Storm Shelter Review: Protect Wall Penetrations
Farnsworth Group performed an ICC 500 Storm Shelter Peer review for new high school located in Frisco, Texas.
The project constructed an ICC 500 rated storm shelter within the new gymnasium. The storm shelter / gymnasium has approximately 13,800 SF for a maximum occupancy of 1,887. The design of this tornado shelter utilized mechanical ventilation using battery backup power.
Farnsworth Group began the ICC 500 Peer Review for this project when the drawing, specifications and calculations were at a 90% completion level. There were a few items that needed to be corrected to comply with the requirements.

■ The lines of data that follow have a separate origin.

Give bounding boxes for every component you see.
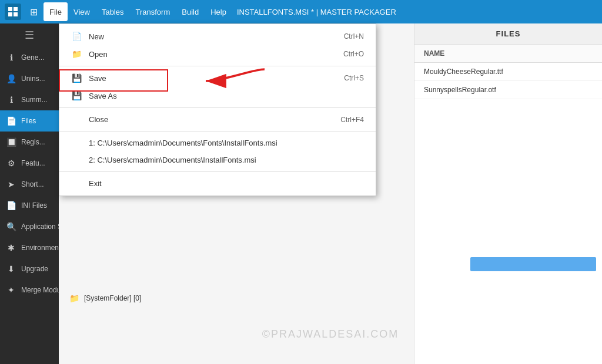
info-icon: ℹ [6,53,16,62]
sidebar-item-shortcuts[interactable]: ➤ Short... [0,174,59,195]
sidebar-label-registry: Regis... [21,138,45,146]
sidebar-item-mergemodules[interactable]: ✦ Merge Modules [0,279,59,301]
save-icon: 💾 [71,73,82,83]
menu-transform[interactable]: Transform [129,2,176,21]
folder-icon: 📁 [69,294,79,303]
dropdown-item-recent1[interactable]: 1: C:\Users\cmadmin\Documents\Fonts\Inst… [59,134,376,151]
shortcuts-icon: ➤ [6,180,16,189]
saveas-icon: 💾 [71,91,82,100]
sidebar-label-appsearch: Application Search [21,223,59,231]
menu-build[interactable]: Build [176,2,205,21]
sidebar-label-ini: INI Files [21,201,47,210]
svg-rect-1 [14,7,18,11]
new-file-icon: 📄 [71,32,82,41]
dropdown-item-saveas[interactable]: 💾 Save As [59,87,376,105]
menu-file[interactable]: File [44,2,68,21]
menu-bar: File View Tables Transform Build Help IN… [44,2,597,21]
file-dropdown-menu: 📄 New Ctrl+N 📁 Open Ctrl+O 💾 Save Ctrl+S… [59,23,376,196]
sidebar-item-uninstall[interactable]: 👤 Unins... [0,68,59,89]
sidebar-label-upgrade: Upgrade [21,265,48,273]
sidebar-item-features[interactable]: ⚙ Featu... [0,153,59,174]
folder-item[interactable]: 📁 [SystemFolder] [0] [65,291,402,305]
dropdown-label-recent2: 2: C:\Users\cmadmin\Documents\InstallFon… [89,156,256,164]
dropdown-label-new: New [89,32,104,41]
divider-2 [59,107,376,108]
menu-help[interactable]: Help [205,2,232,21]
registry-icon: 🔲 [6,137,16,147]
sidebar-label-environment: Environment [21,244,59,252]
divider-3 [59,131,376,132]
selection-bar [470,257,596,271]
dropdown-item-close[interactable]: Close Ctrl+F4 [59,111,376,128]
dropdown-item-recent2[interactable]: 2: C:\Users\cmadmin\Documents\InstallFon… [59,151,376,168]
sidebar: ☰ ℹ Gene... 👤 Unins... ℹ Summ... 📄 Files… [0,23,59,364]
sidebar-item-files[interactable]: 📄 Files [0,110,59,132]
sidebar-label-shortcuts: Short... [21,180,44,188]
svg-rect-0 [8,7,12,11]
files-column-header: NAME [414,45,602,63]
dropdown-label-exit: Exit [89,179,102,188]
dropdown-label-saveas: Save As [89,92,117,100]
summary-icon: ℹ [6,95,16,105]
sidebar-label-features: Featu... [21,159,45,167]
file-row-2[interactable]: SunnyspellsRegular.otf [414,81,602,99]
sidebar-label-summary: Summ... [21,96,48,104]
dropdown-item-new[interactable]: 📄 New Ctrl+N [59,28,376,45]
divider-1 [59,66,376,66]
upgrade-icon: ⬇ [6,264,16,274]
files-panel-header: FILES [414,23,602,45]
features-icon: ⚙ [6,159,16,168]
sidebar-item-general[interactable]: ℹ Gene... [0,47,59,68]
user-icon: 👤 [6,74,16,83]
dropdown-shortcut-open: Ctrl+O [343,50,364,58]
title-bar: ⊞ File View Tables Transform Build Help … [0,0,602,23]
dropdown-label-close: Close [89,115,108,124]
sidebar-label-mergemodules: Merge Modules [21,286,59,294]
sidebar-label-files: Files [21,117,36,125]
dropdown-item-open[interactable]: 📁 Open Ctrl+O [59,45,376,63]
files-icon: 📄 [6,116,16,126]
search-icon: 🔍 [6,222,16,231]
sidebar-item-summary[interactable]: ℹ Summ... [0,89,59,110]
dropdown-label-open: Open [89,50,108,59]
sidebar-top: ☰ [0,23,59,47]
sidebar-item-ini[interactable]: 📄 INI Files [0,195,59,216]
open-folder-icon: 📁 [71,49,82,59]
menu-view[interactable]: View [68,2,96,21]
project-title: INSTALLFONTS.MSI * | MASTER PACKAGER [237,8,396,16]
menu-tables[interactable]: Tables [96,2,130,21]
dropdown-shortcut-new: Ctrl+N [344,32,364,41]
folder-tree: 📁 [SystemFolder] [0] [65,291,402,305]
dropdown-label-save: Save [89,74,106,83]
dropdown-label-recent1: 1: C:\Users\cmadmin\Documents\Fonts\Inst… [89,139,277,147]
sidebar-item-appsearch[interactable]: 🔍 Application Search [0,216,59,237]
dropdown-item-exit[interactable]: Exit [59,175,376,192]
merge-icon: ✦ [6,285,16,295]
files-panel: FILES NAME MouldyCheeseRegular.ttf Sunny… [414,23,602,364]
grid-icon[interactable]: ⊞ [26,4,41,19]
app-logo [5,4,21,20]
divider-4 [59,171,376,172]
svg-rect-2 [8,12,12,16]
sidebar-label-uninstall: Unins... [21,75,45,83]
dropdown-shortcut-save: Ctrl+S [344,74,364,82]
file-row-1[interactable]: MouldyCheeseRegular.ttf [414,63,602,81]
sidebar-item-environment[interactable]: ✱ Environment [0,237,59,258]
hamburger-icon[interactable]: ☰ [25,29,34,42]
sidebar-label-general: Gene... [21,53,44,62]
svg-rect-3 [14,12,18,16]
sidebar-item-upgrade[interactable]: ⬇ Upgrade [0,258,59,279]
watermark: ©PRAJWALDESAI.COM [262,328,399,341]
dropdown-item-save[interactable]: 💾 Save Ctrl+S [59,69,376,87]
sidebar-item-registry[interactable]: 🔲 Regis... [0,132,59,153]
dropdown-shortcut-close: Ctrl+F4 [340,116,364,124]
environment-icon: ✱ [6,243,16,252]
ini-icon: 📄 [6,201,16,210]
folder-label: [SystemFolder] [0] [84,294,141,302]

During our review, we identified some of the following:
- The structural drawings did not adequately show the roof and wall penetrations. The peer reviewer must check that all wall or roof penetrations are accounted for and protected. Protective baffling must be designed for those penetrations greater than a maximum threshold of area. The baffling must also protect the internal storm shelter space from any direct wind-borne debris that can enter the shelter. The baffle must be geometrically arranged so there is no direct line of travel between the opening and the protected space.
- The design drawings were also missing information regarding fire rating of doors and overhead coiling doors. Peer reviewers must confirm that the products being proposed in the specifications meet the performance criteria. The ICC 500 requires that the internal walls of a community storm shelter must have a two-hour fire rating, which includes any doors along those walls. As part of our review, we verified that the products identified in the specifications are from approved manufacturers with adequate performance criteria.
- The MEP design required additional review after we competed the first review. One deficient item was the improper circuiting of the storm shelter lighting design. ICC 500 storm shelters must be able to provide a minimum of two hours of emergency lighting during a power outage. Additionally, the UPS (uninterrupted power supply) must be contained within the storm shelter envelope. The circuiting to the UPS must be functional to meet this two-hour supply. Upon completion of the final review, the UPS circuiting was corrected and shown in the storm shelter control room.